Open Monday through Thursday for lunch, 11:30 to 2:30 p.m.; for dinner, 6 to 11 p.m. Dinner on Friday and Saturday from 5:30 to 11:30 p.m. Closed for Saturday lunch and all day Sunday. Most major credit cards. Accessible to the handicapped.
At the entrance to Rudy's Restaurant, next to enlarged copies to several favorable reviews that have been written about the place over the years, is a sign: "McLean's only four star restaurant."
The statement is a bit jarring to newcomers to Rudy's, tucked off to one side of the McLean Shopping Center in one of those pedestrian strings of stores in suburbia that usually have a supermarket and a dry cleaners. But there is nothing pedestrian about Rudy's; it's like finding a pearl in the rough, ugly shell of an oyster.

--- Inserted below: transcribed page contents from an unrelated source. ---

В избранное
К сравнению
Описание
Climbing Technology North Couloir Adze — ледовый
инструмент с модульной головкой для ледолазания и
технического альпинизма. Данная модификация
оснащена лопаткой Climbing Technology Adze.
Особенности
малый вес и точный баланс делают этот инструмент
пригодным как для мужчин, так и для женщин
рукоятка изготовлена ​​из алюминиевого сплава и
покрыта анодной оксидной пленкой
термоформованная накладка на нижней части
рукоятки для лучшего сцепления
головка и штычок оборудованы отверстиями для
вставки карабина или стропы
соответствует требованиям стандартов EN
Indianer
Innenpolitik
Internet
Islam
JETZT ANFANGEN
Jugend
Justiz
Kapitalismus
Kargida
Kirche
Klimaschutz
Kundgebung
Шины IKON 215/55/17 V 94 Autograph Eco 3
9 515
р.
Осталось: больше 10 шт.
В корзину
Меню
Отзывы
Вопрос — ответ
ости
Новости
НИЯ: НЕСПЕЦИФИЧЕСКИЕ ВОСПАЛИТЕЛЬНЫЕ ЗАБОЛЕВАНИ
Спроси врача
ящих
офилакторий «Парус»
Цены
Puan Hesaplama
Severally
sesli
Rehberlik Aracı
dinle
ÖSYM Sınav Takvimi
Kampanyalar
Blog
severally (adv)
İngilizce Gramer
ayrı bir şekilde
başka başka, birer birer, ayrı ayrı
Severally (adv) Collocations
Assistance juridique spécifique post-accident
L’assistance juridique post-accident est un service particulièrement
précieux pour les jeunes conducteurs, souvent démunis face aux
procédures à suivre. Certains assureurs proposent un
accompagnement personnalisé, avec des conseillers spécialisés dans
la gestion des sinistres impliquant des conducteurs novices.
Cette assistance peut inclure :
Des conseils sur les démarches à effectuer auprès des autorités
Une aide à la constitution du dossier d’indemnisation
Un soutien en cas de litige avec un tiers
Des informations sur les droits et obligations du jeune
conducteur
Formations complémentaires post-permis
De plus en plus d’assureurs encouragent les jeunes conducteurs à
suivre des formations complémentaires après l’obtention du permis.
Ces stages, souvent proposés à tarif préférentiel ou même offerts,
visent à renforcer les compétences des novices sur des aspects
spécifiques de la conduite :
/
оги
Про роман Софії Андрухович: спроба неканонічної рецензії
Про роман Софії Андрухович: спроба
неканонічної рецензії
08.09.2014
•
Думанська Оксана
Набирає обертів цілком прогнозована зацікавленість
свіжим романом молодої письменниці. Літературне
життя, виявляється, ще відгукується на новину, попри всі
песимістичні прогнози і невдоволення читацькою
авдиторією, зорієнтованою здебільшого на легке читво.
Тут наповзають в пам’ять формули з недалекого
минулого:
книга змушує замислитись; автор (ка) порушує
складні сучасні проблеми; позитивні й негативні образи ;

Inside, the decor is French expensive with a touch of the Arabian nights. The tables are fine-linened and the waiters properly black-tied, but there the French influence stops. From the ceiling hang cascades of cloth and gold lanterns like some tent of a nomad prince.

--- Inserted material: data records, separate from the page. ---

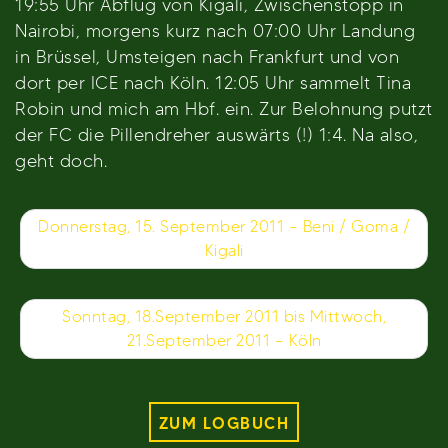
19:55 Uhr Abflug von Kigali, Zwischenstopp in
Nairobi, morgens kurz nach 07:00 Uhr Landung
in Brüssel, Umsteigen nach Frankfurt und von
dort per ICE nach Köln. 12:05 Uhr sammelt Tina
Robin und mich am Hbf. ein. Zur Belohnung putzt
der FC die Pillendreher auswärts (!) 1:4. Na also,
geht doch.
Beitragsnavigation
Donnerstag, 15. September 2011 – Beni / Goma /
Kigali
Sonntag, 18.September 2011 bis Mittwoch,
21.September 2011 – Köln
ZUM LOGBUCH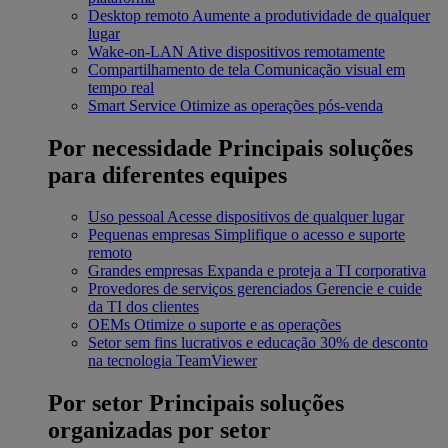
Desktop remoto
Aumente a produtividade de qualquer
lugar
Wake-on-LAN
Ative dispositivos remotamente
Compartilhamento de tela
Comunicação visual em
tempo real
Smart Service
Otimize as operações pós-venda
Por necessidade
Principais soluções
para diferentes equipes
Uso pessoal
Acesse dispositivos de qualquer lugar
Pequenas empresas
Simplifique o acesso e suporte
remoto
Grandes empresas
Expanda e proteja a TI corporativa
Provedores de serviços gerenciados
Gerencie e cuide
da TI dos clientes
OEMs
Otimize o suporte e as operações
Setor sem fins lucrativos e educação
30% de desconto
na tecnologia TeamViewer
Por setor
Principais soluções
organizadas por setor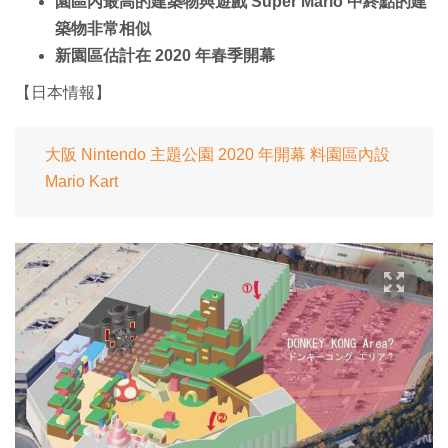
園區內最高的建築物與遊戲 Super Mario 中終點的建
築物非常相似
新園區估計在 2020 年春季開幕
【日本情報】
大阪 Nintendo 主題公園 2020 年開幕 料園區內設
Mario Kart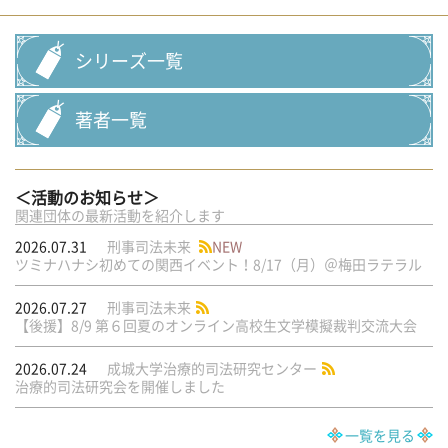
シリーズ一覧
著者一覧
＜活動のお知らせ＞
関連団体の最新活動を紹介します
2026.07.31
刑事司法未来
NEW
ツミナハナシ初めての関西イベント！8/17（月）＠梅田ラテラル
2026.07.27
刑事司法未来
【後援】8/9 第６回夏のオンライン高校生文学模擬裁判交流大会
2026.07.24
成城大学治療的司法研究センター
治療的司法研究会を開催しました
一覧を見る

The cuisine, predominantly Middle Eastern, has the subtlety and surprise of meals well thought out and carefully prepared under the demanding scrutiny of its owner, Rudy Kavulakian.
Kavulakian started his restaurant several years ago as a lunch counter. We first visited it a few years later when the place was plainer and Rudy came out of the kitchen in his shirtsleeves to greet favorite patrons.
I was expecting that setting when I revisited Rudy's recently with my two-year-old son in tow. Despite the elegant trappings, I was relieved to find that Rudy's is still a casual family place. My son was treated with the greatest deference, even when he demanded a coke instead of the Shirley Temple the waiter brought him. Out of the waiters even brought him a miniature bull to play with during the wait for our dinner.
A note here about Rudy's is necessary. The service is attentive, but preparation does take a while, perhaps too long for small children. In addition, the food is not cheap. My bill for the two of us was $21.13 with tip. I found the food good enough to skip one other planned dinner out and put it toward the cost of an evening at Rudy's.
On the night we visited we had hommus tahini ($2.95), a dip for Syrian bread made out of crushed sesame seed, garlic, lemon, paprika and olive oil, which was outstanding. Next followed the salad of in-season watercress with a delicate dressing of feta cheese, lemon, cream, oil and vinegar. But the main course, one of the daily specials, was more than I had hoped for: roast loin of veal marinated with Middle Eastern spices and served with a Marsala wine sauce. The veal melted in your mouth. Accompanying it were asparagus spears and rice pilaf with pignoli nuts, a flavorful mixture of white and wild rice, raisins and butter. Topping the meal was a piece of baklava ($1.75), an incredibly light and sweet pastry, and coffee, very good.
Our bill also included a side order of rice for my son and a glass of white wine for me.
The menu includes a wide range of entrees from shishkebab to octupus, ranging in price from $7.95 to $10.95.